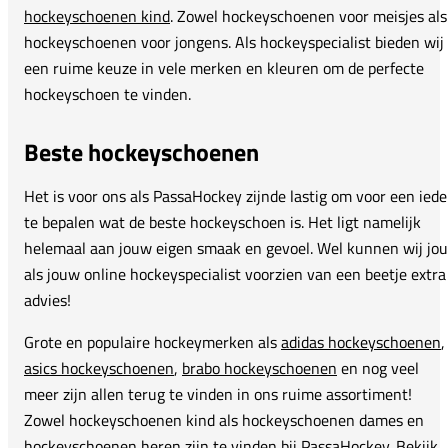
hockeyschoenen kind
. Zowel hockeyschoenen voor meisjes als
hockeyschoenen voor jongens. Als hockeyspecialist bieden wij
een ruime keuze in vele merken en kleuren om de perfecte
hockeyschoen te vinden.
Beste hockeyschoenen
Het is voor ons als PassaHockey zijnde lastig om voor een iede
te bepalen wat de beste hockeyschoen is. Het ligt namelijk
helemaal aan jouw eigen smaak en gevoel. Wel kunnen wij jou
als jouw online hockeyspecialist voorzien van een beetje extra
advies!
Grote en populaire hockeymerken als
adidas hockeyschoenen
,
asics hockeyschoenen
,
brabo hockeyschoenen
en nog veel
meer zijn allen terug te vinden in ons ruime assortiment!
Zowel hockeyschoenen kind als hockeyschoenen dames en
hockeyschoenen heren zijn te vinden bij PassaHockey. Bekijk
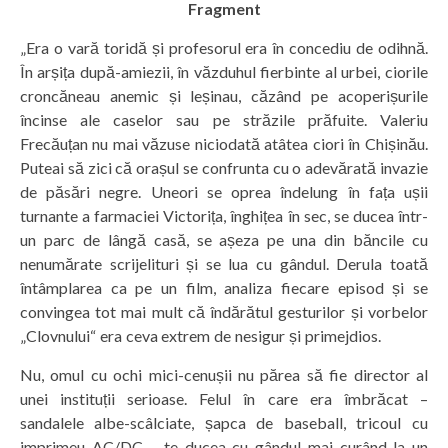
Fragment
„Era o vară toridă și profesorul era în concediu de odihnă.
În arșița după-amiezii, în văzduhul fierbinte al urbei, ciorile
croncăneau anemic și leșinau, căzând pe acoperișurile
încinse ale caselor sau pe străzile prăfuite. Valeriu
Frecăuțan nu mai văzuse niciodată atâtea ciori în Chișinău.
Puteai să zici că orașul se confrunta cu o adevărată invazie
de păsări negre. Uneori se oprea îndelung în fața ușii
turnante a farmaciei Victorița, înghițea în sec, se ducea într-
un parc de lângă casă, se așeza pe una din băncile cu
nenumărate scrijelituri și se lua cu gândul. Derula toată
întâmplarea ca pe un film, analiza fiecare episod și se
convingea tot mai mult că îndărătul gesturilor și vorbelor
„Clovnului“ era ceva extrem de nesigur și primejdios.
Nu, omul cu ochi mici-cenușii nu părea să fie director al
unei instituții serioase. Felul în care era îmbrăcat –
sandalele albe-scâlciate, șapca de baseball, tricoul cu
imprimeu AC/DC – te ducea cu gândul mai curând la un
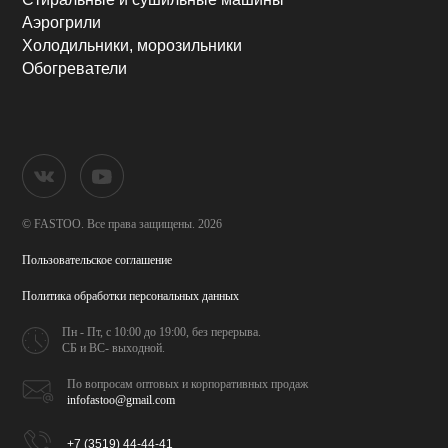
Аэрогрили
Холодильники, морозильники
Обогреватели
© FASTOO.
Все права защищены. 2026
Пользовательское соглашение
Политика обработки
персональных данных
Пн - Пт, с 10:00 до 19:00,
без перерыва.
СБ и ВС- выходной.
По вопросам оптовых и
корпоративных продаж
infofastoo@gmail.com
+7 (3519) 44-44-41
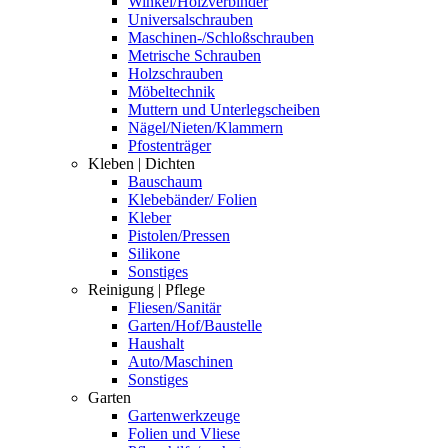
Winkel/Holzverbinder
Universalschrauben
Maschinen-/Schloßschrauben
Metrische Schrauben
Holzschrauben
Möbeltechnik
Muttern und Unterlegscheiben
Nägel/Nieten/Klammern
Pfostenträger
Kleben | Dichten
Bauschaum
Klebebänder/ Folien
Kleber
Pistolen/Pressen
Silikone
Sonstiges
Reinigung | Pflege
Fliesen/Sanitär
Garten/Hof/Baustelle
Haushalt
Auto/Maschinen
Sonstiges
Garten
Gartenwerkzeuge
Folien und Vliese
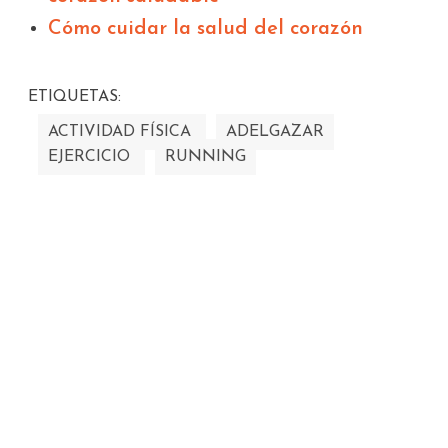
Cómo cuidar la salud del corazón
ETIQUETAS:
ACTIVIDAD FÍSICA
ADELGAZAR
EJERCICIO
RUNNING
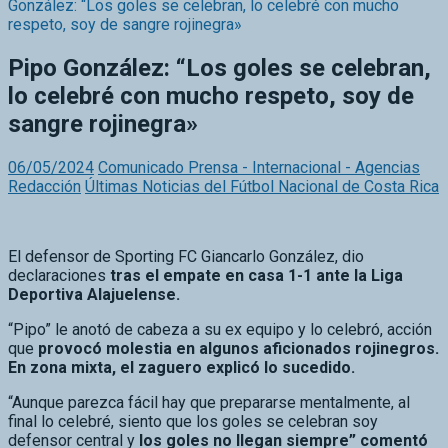
respeto, soy de sangre rojinegra»
Pipo González: “Los goles se celebran,
lo celebré con mucho respeto, soy de
sangre rojinegra»
06/05/2024
Comunicado Prensa - Internacional - Agencias
Redacción
Últimas Noticias del Fútbol Nacional de Costa Rica
El defensor de Sporting FC Giancarlo González, dio
declaraciones
tras el empate en casa 1-1 ante la Liga
Deportiva Alajuelense.
“Pipo” le anotó de cabeza a su ex equipo y lo celebró, acción
que
provocó molestia en algunos aficionados rojinegros.
En zona mixta, el zaguero explicó lo sucedido.
“Aunque parezca fácil hay que prepararse mentalmente, al
final lo celebré, siento que los goles se celebran soy
defensor central y
los goles no llegan siempre” comentó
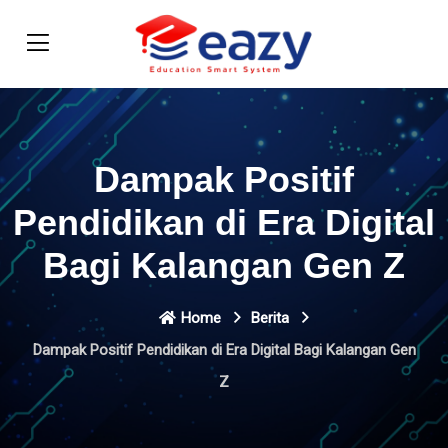
Dampak Positif
Pendidikan di Era Digital
Bagi Kalangan Gen Z
Home
Berita
Dampak Positif Pendidikan di Era Digital Bagi Kalangan Gen
Z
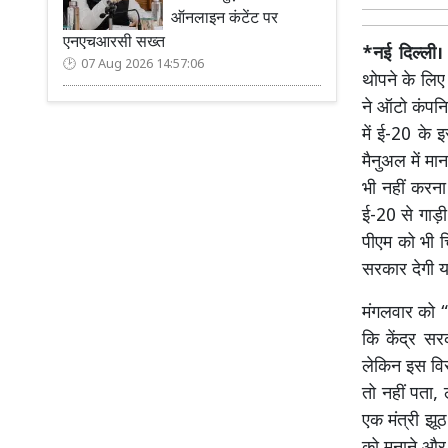
ऑनलाइन कंटेंट पर
एनएचआरसी सख्त
*नई दिल्ली
07 Aug 2026 14:57:06
थोपने के लिए
ने ऑटो कंपनिय
में ई-20 के 
मैनुअल में म
भी नहीं करना 
ई-20 से गाड़ी 
पीएम को भी च
सरकार देगी य
मंगलवार को “
कि केंद्र सर
लेकिन इस विर
तो नहीं पता,
एक मंत्री झूठ 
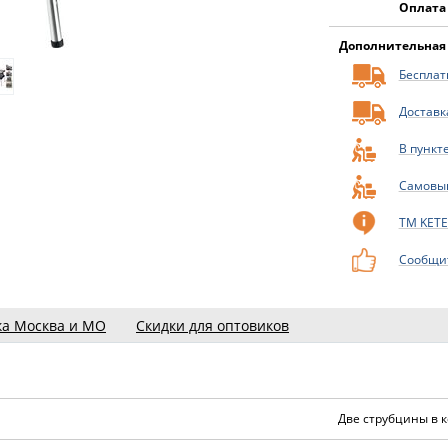
Оплата
Дополнительная
Бесплатн
Доставк
В пункт
Самовы
ТМ KETE
Сообщит
ка Москва и МО
Скидки для оптовиков
Две струбцины в к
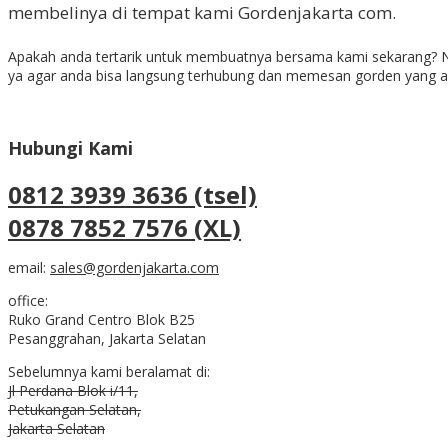
membelinya di tempat kami Gordenjakarta com.
Apakah anda tertarik untuk membuatnya bersama kami sekarang? Ng
ya agar anda bisa langsung terhubung dan memesan gorden yang a
Hubungi Kami
0812 3939 3636 (tsel)
0878 7852 7576 (XL)
email:
sales@gordenjakarta.com
office:
Ruko Grand Centro Blok B25
Pesanggrahan, Jakarta Selatan
Sebelumnya kami beralamat di:
Jl Perdana Blok i/11,
Petukangan Selatan,
Jakarta Selatan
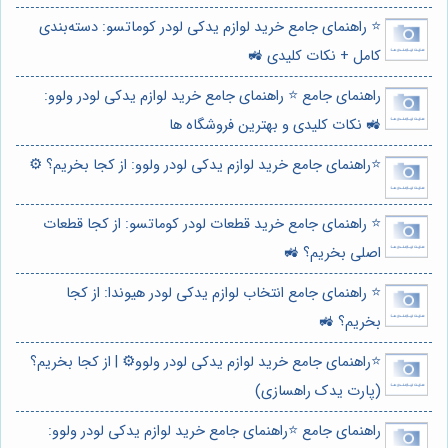
⭐️ راهنمای جامع خرید لوازم یدکی لودر کوماتسو: دسته‌بندی
کامل + نکات کلیدی 🚜
راهنمای جامع ⭐️ راهنمای جامع خرید لوازم یدکی لودر ولوو:
🚜 نکات کلیدی و بهترین فروشگاه ها
⭐️راهنمای جامع خرید لوازم یدکی لودر ولوو: از کجا بخریم؟ ⚙️
⭐️ راهنمای جامع خرید قطعات لودر کوماتسو: از کجا قطعات
اصلی بخریم؟ 🚜
⭐️ راهنمای جامع انتخاب لوازم یدکی لودر هیوندا: از کجا
بخریم؟ 🚜
⭐️راهنمای جامع خرید لوازم یدکی لودر ولوو⚙️ | از کجا بخریم؟
(پارت یدک راهسازی)
راهنمای جامع ⭐️راهنمای جامع خرید لوازم یدکی لودر ولوو:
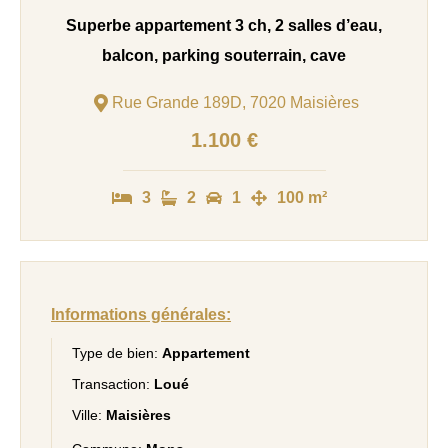
Superbe appartement 3 ch, 2 salles d’eau,
balcon, parking souterrain, cave
Rue Grande 189D, 7020 Maisières
1.100 €
3
2
1
100 m²
Informations générales:
Type de bien:
Appartement
Transaction:
Loué
Ville:
Maisières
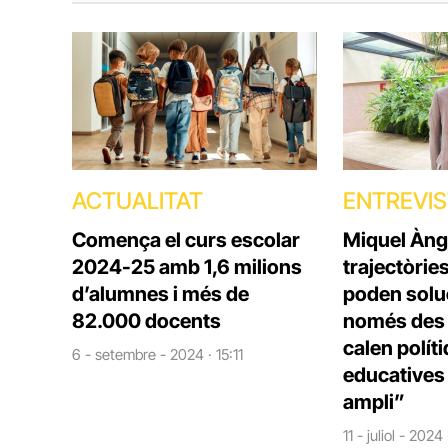
ACTUALITAT
ENTREVI
Comença el curs escolar
Miquel Àng
2024-25 amb 1,6 milions
trajectòrie
d’alumnes i més de
poden solu
82.000 docents
només des d
calen polít
6 - setembre - 2024 · 15:11
educatives 
ampli”
11 - juliol - 2024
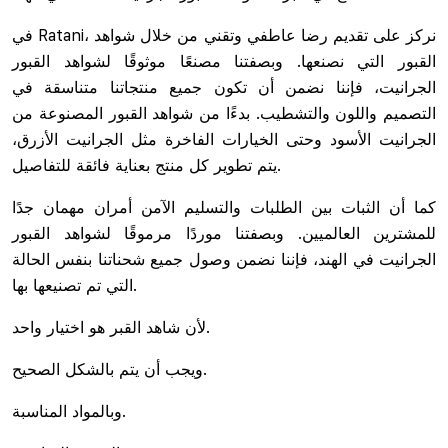
في Ratani، نركز على تقديم رضا عاطفي وتقني من خلال شواهد
القبور التي نصنعها. وبصفتنا مصنعًا موثوقًا لشواهد القبور
الجرانيت، فإننا نضمن أن تكون جميع منتجاتنا متناسقة في
التصميم واللون والتشطيب. بدءًا من شواهد القبور المصنوعة من
الجرانيت الأسود وحتى الخيارات الفاخرة مثل الجرانيت الأزرق،
يتم تطوير كل منتج بعناية فائقة للتفاصيل.
كما أن الثبات بين الطلبات والتسليم الآمن أمران مهمان جدًا
للمشترين العالميين. وبصفتنا موردًا مرموقًا لشواهد القبور
الجرانيت في الهند، فإننا نضمن وصول جميع شحناتنا بنفس الحالة
التي تم تصنيعها بها.
لأن شاهد القبر هو اختيار واحد.
ويجب أن يتم بالشكل الصحيح.
وبالمواد المناسبة.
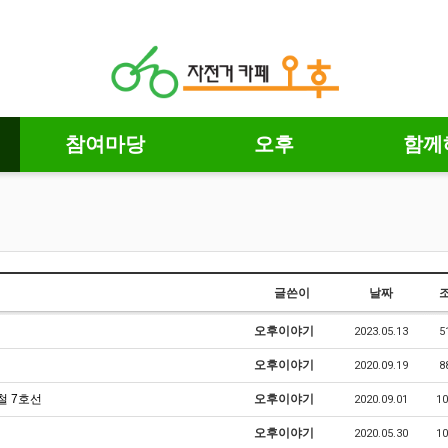
참여마당
오후
함께
글쓴이
날짜
오후이야기
2023.05.13
5
오후이야기
2020.09.19
8
철 7호선
오후이야기
2020.09.01
10
오후이야기
2020.05.30
10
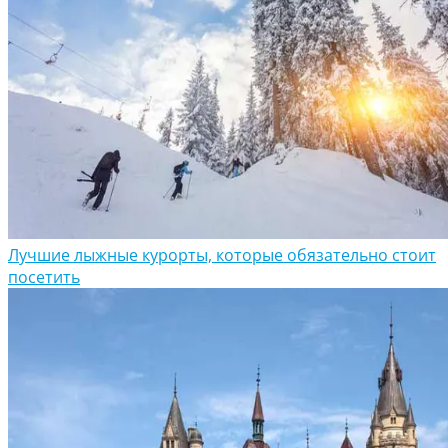
Лучшие лыжные курорты, которые обязательно стоит
посетить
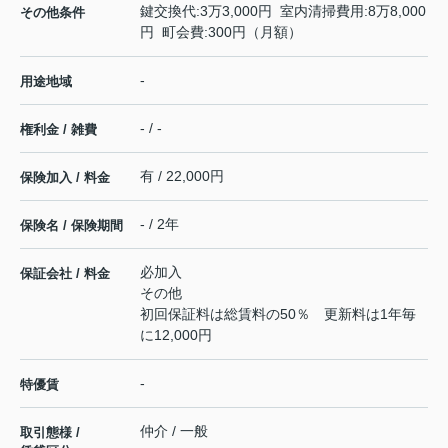
鍵交換代:3万3,000円 室内清掃費用:8万8,000
その他条件
円 町会費:300円（月額）
-
用途地域
- / -
権利金 / 雑費
有 / 22,000円
保険加入 / 料金
- / 2年
保険名 / 保険期間
必加入
保証会社 / 料金
その他
初回保証料は総賃料の50％ 更新料は1年毎
に12,000円
-
特優賃
仲介 / 一般
取引態様 /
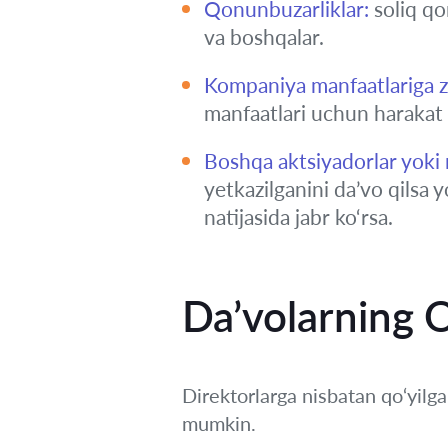
Qonunbuzarliklar:
soliq qo
va boshqalar.
Kompaniya manfaatlariga zi
manfaatlari uchun harakat q
Boshqa aktsiyadorlar yoki
yetkazilganini da’vo qils
natijasida jabr ko‘rsa.
Da’volarning 
Direktorlarga nisbatan qo‘yilg
mumkin.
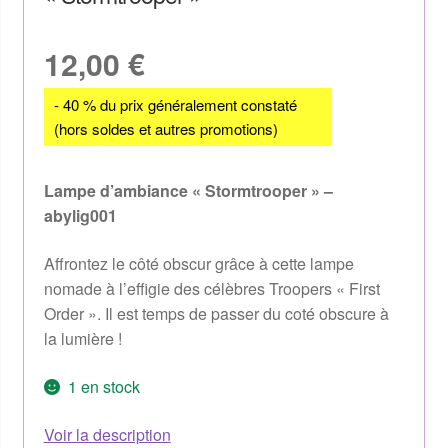
12,00
€
- 40 % du prix généralement constaté
(hors soldes et autres promotions)
Lampe d’ambiance « Stormtrooper » –
abylig001
Affrontez le côté obscur grâce à cette lampe
nomade à l’effigie des célèbres Troopers « First
Order ». Il est temps de passer du coté obscure à
la lumière !
1 en stock
Voir la description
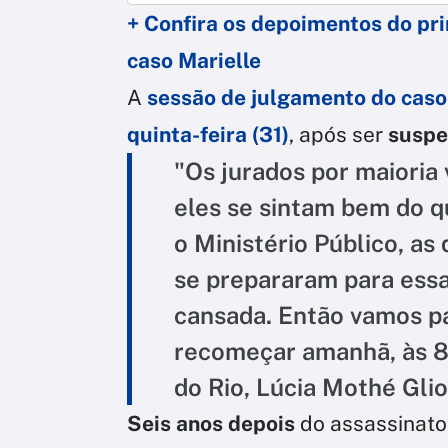
+ Confira os depoimentos do prim
caso Marielle
A
sessão de julgamento do caso
quinta-feira (31)
, após ser
suspe
"Os jurados por maioria
eles se sintam bem do q
o Ministério Público, as
se prepararam para essa
cansada. Então vamos pa
recomeçar amanhã, às 8h"
do Rio, Lúcia Mothé Gli
Seis anos depois
do assassinato 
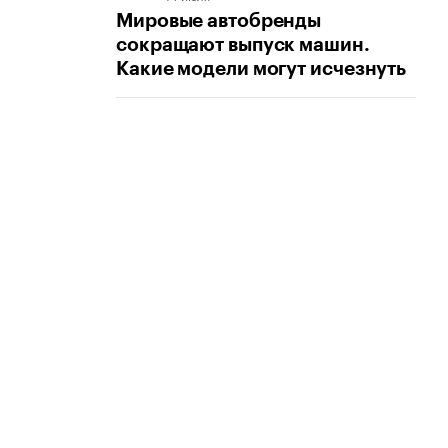
Мировые автобренды
сокращают выпуск машин.
Какие модели могут исчезнуть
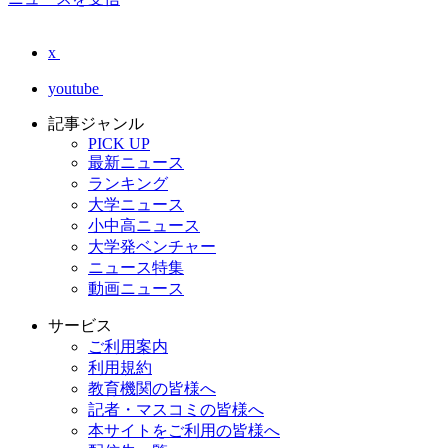
x
youtube
記事ジャンル
PICK UP
最新ニュース
ランキング
大学ニュース
小中高ニュース
大学発ベンチャー
ニュース特集
動画ニュース
サービス
ご利用案内
利用規約
教育機関の皆様へ
記者・マスコミの皆様へ
本サイトをご利用の皆様へ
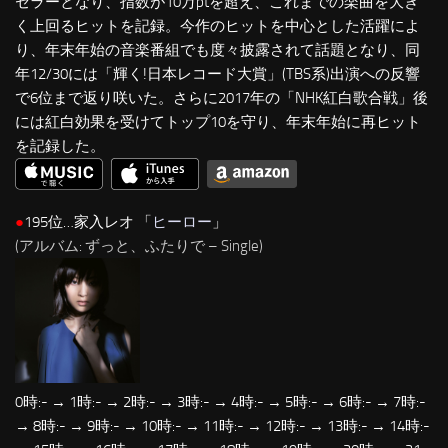
セラーとなり、指数が10万ptを超え、これまでの楽曲を大き
く上回るヒットを記録。今作のヒットを中心とした活躍によ
り、年末年始の音楽番組でも度々披露されて話題となり、同
年12/30には「輝く!日本レコード大賞」(TBS系)出演への反響
で6位まで返り咲いた。さらに2017年の「NHK紅白歌合戦」後
には紅白効果を受けてトップ10を守り、年末年始に再ヒット
を記録した。
●
195位…家入レオ 「
ヒーロー
」
(アルバム: ずっと、ふたりで – Single)
0時:- → 1時:- → 2時:- → 3時:- → 4時:- → 5時:- → 6時:- → 7時:-
→ 8時:- → 9時:- → 10時:- → 11時:- → 12時:- → 13時:- → 14時:-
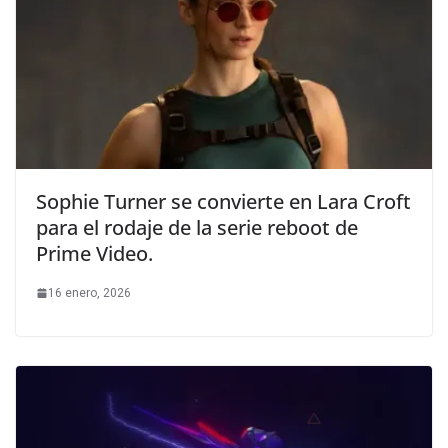
Sophie Turner se convierte en Lara Croft
para el rodaje de la serie reboot de
Prime Video.
16 enero, 2026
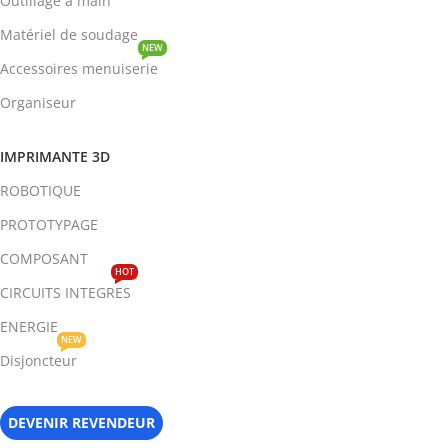
Outillage à main
Matériel de soudage
NEW
Accessoires menuiserie
Organiseur
IMPRIMANTE 3D
ROBOTIQUE
PROTOTYPAGE
COMPOSANT
HOT
CIRCUITS INTEGRES
ENERGIE
NEW
Disjoncteur
DEVENIR REVENDEUR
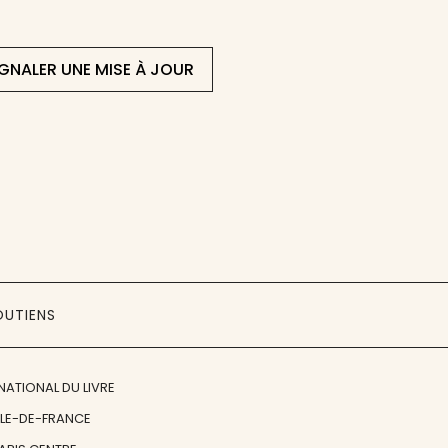
IGNALER UNE MISE À JOUR
OUTIENS
NATIONAL DU LIVRE
ÎLE-DE-FRANCE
• • • • • • •
In the listing above, find the line with "als jouw online" and the line with "Puteai să zici". Transcribe those two and everything between, exactly, leaving out pictures.

als jouw online hockeyspecialist voorzien van een beetje extra
advies!
Grote en populaire hockeymerken als
adidas hockeyschoenen
,
asics hockeyschoenen
,
brabo hockeyschoenen
en nog veel
meer zijn allen terug te vinden in ons ruime assortiment!
Zowel hockeyschoenen kind als hockeyschoenen dames en
hockeyschoenen heren zijn te vinden bij PassaHockey. Bekijk
Fragment
„Era o vară toridă și profesorul era în concediu de odihnă.
În arșița după-amiezii, în văzduhul fierbinte al urbei, ciorile
croncăneau anemic și leșinau, căzând pe acoperișurile
încinse ale caselor sau pe străzile prăfuite. Valeriu
Frecăuțan nu mai văzuse niciodată atâtea ciori în Chișinău.
Puteai să zici că orașul se confrunta cu o adevărată invazie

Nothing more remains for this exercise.